## What to produce
Where the listing below reaches the line containing "Alle Entfernungen sind", start writing out lines exactly, and stop once the line containing "Skigebiet Sestriere und" has been written.

## Data for this task
=== Begin Enclosure ===

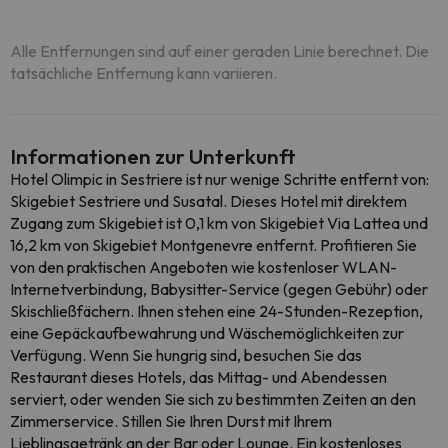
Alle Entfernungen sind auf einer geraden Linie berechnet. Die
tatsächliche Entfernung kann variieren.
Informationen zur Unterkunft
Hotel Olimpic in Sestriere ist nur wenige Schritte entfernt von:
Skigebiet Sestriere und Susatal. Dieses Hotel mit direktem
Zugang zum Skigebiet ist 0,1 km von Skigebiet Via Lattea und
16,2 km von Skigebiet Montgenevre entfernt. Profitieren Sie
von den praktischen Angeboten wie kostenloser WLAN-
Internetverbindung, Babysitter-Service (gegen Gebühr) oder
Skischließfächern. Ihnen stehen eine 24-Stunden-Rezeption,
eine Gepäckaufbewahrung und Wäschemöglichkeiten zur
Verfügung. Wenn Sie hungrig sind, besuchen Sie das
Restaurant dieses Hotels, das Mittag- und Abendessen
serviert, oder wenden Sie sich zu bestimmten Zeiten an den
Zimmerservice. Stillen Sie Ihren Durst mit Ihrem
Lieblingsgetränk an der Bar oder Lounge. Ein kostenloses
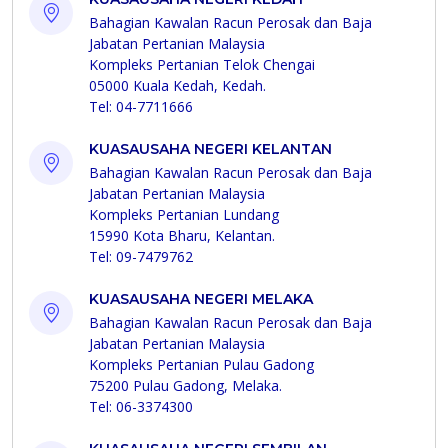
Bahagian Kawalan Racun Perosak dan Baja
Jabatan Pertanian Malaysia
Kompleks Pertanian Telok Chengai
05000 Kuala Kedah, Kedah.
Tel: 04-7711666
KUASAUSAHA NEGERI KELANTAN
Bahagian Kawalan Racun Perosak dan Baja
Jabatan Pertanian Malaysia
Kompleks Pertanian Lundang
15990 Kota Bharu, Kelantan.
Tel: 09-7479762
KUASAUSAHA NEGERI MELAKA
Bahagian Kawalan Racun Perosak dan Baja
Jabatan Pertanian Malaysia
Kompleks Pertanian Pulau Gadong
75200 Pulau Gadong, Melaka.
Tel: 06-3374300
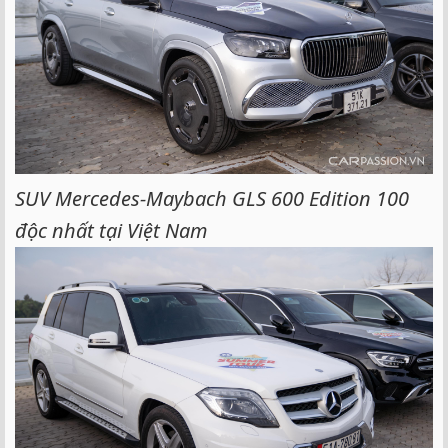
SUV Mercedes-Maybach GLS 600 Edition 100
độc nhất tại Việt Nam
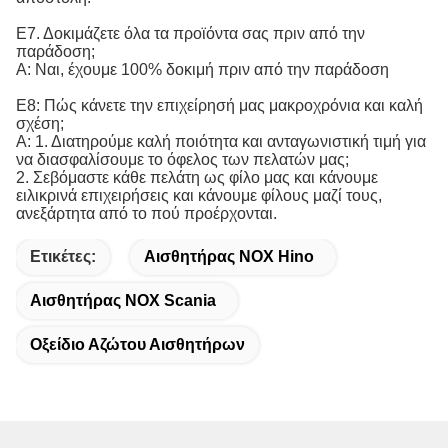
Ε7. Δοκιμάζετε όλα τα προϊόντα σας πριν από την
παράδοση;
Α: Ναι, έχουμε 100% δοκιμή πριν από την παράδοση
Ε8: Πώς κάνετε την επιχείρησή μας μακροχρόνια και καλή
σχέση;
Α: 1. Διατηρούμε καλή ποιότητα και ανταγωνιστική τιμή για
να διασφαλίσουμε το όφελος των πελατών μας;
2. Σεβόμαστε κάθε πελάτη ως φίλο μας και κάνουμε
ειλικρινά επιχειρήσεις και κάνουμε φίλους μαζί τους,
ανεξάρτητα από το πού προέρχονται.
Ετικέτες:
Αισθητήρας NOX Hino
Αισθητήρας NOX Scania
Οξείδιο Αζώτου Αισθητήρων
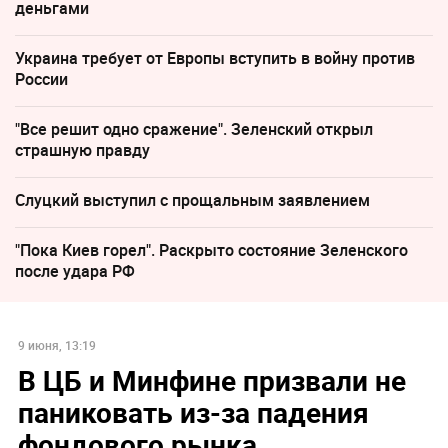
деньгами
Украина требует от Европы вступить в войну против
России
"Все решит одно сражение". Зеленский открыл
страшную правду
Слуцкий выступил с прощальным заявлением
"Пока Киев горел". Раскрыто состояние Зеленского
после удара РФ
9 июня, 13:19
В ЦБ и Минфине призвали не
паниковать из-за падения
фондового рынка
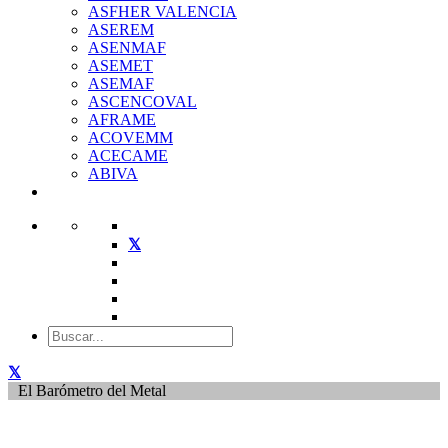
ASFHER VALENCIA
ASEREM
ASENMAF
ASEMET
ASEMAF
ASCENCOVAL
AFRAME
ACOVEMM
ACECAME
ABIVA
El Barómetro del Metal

=== End Enclosure ===
=== Begin Enclosure ===

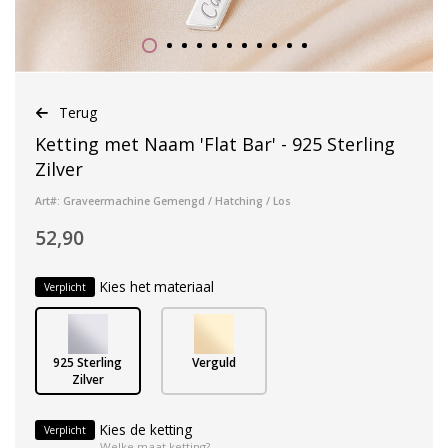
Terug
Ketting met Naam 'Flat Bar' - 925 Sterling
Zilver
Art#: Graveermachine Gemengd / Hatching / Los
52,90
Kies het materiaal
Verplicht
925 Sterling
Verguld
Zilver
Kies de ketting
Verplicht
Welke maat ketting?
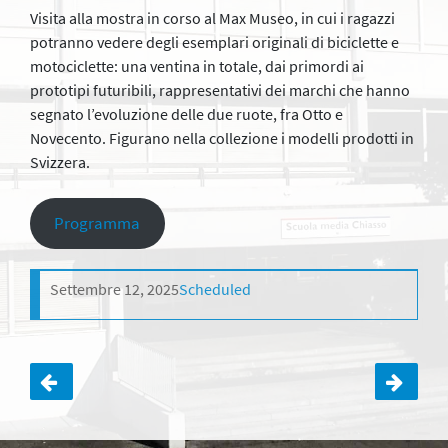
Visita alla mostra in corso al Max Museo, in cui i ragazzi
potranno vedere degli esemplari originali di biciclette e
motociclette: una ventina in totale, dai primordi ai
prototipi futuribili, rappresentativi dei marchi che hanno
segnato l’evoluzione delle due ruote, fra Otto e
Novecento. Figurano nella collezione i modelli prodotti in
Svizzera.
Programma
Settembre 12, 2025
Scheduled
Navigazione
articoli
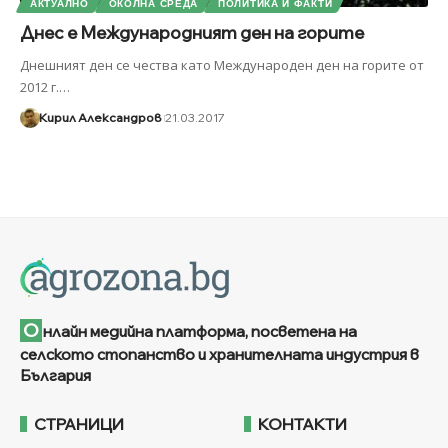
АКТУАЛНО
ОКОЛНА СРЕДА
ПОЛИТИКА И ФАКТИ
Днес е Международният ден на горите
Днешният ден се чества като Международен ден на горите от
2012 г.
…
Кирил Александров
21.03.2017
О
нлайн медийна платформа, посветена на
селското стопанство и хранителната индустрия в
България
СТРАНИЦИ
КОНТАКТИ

=== End Enclosure ===

## Exercise output
Alle Entfernungen sind auf einer geraden Linie berechnet. Die
tatsächliche Entfernung kann variieren.
Informationen zur Unterkunft
Hotel Olimpic in Sestriere ist nur wenige Schritte entfernt von:
Skigebiet Sestriere und Susatal. Dieses Hotel mit direktem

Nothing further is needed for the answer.